I'm not sure who this was directed at but I'm answering anyway.
Noone says that you have to use a  traditional representation.
But what most people do is to import the OSM-data into their own
data-formats but not everyone does.
I only split and filter OSM-data and have no problem walking the graph
as long as my getNodeByID() and getWaysForNode() are O(1)-functions.

> When I first thought about having a binary format, I thought about
> boost's serialization. Of course this only makes sense if you use
> boost::graph (I don't want to launch an other debate on that topic
> ;) ). The idea was to be able have immediately the graph structure
> ready to use without having to build it (it costs some CPU time
> even on a full size computer).

Actually on most mobile devices data-storage is flash and accessed using
the same memory-bus that ram is used on. Thus you don't "load" your graph
at all but you access it directly on the storage.

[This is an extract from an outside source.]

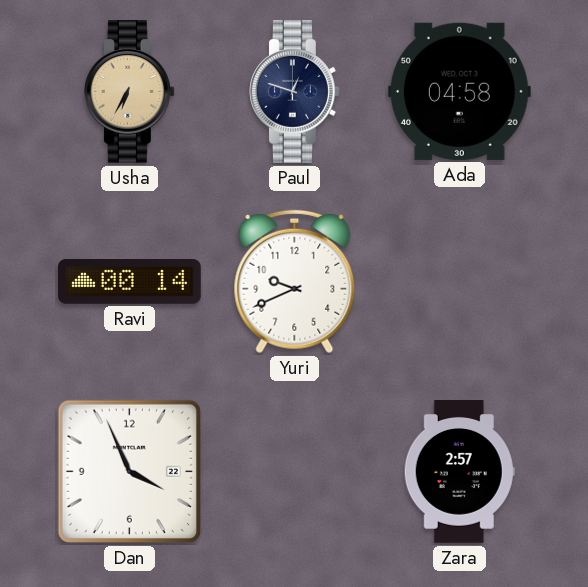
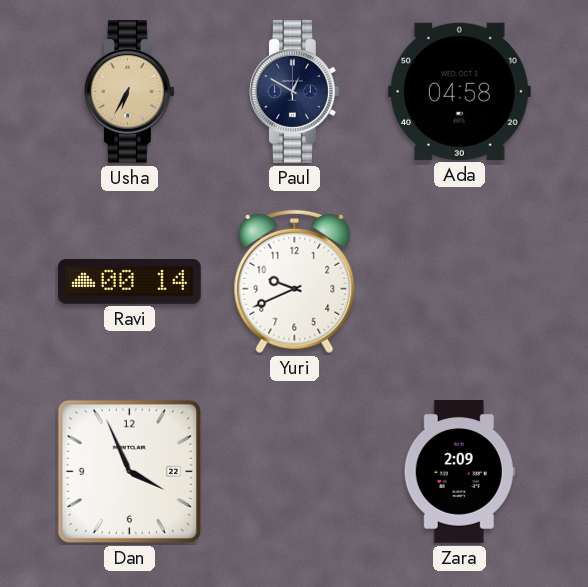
Paul: 12:48 -> 12:50
Zara: 2:57 -> 2:09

> This brings me to my real concern: do you really want to have the
> same data structure for graphical rendering and routing? Space
> isn't really a problem on portable device (1Gb of SD card costs
> just a peanut), loading/rendering speed and ram use will be much
> more problematic. That's why I think for two uses the data should
> be duplicated to have an fast access depending on the needs.

It does not have to be the same data-structure but both are part of
the format
as walking a large graph and getting a route gets you nowhere unless
you can
display that route including street-names and at least the most important
geographic (ocean, wood) and administrative (city) objects.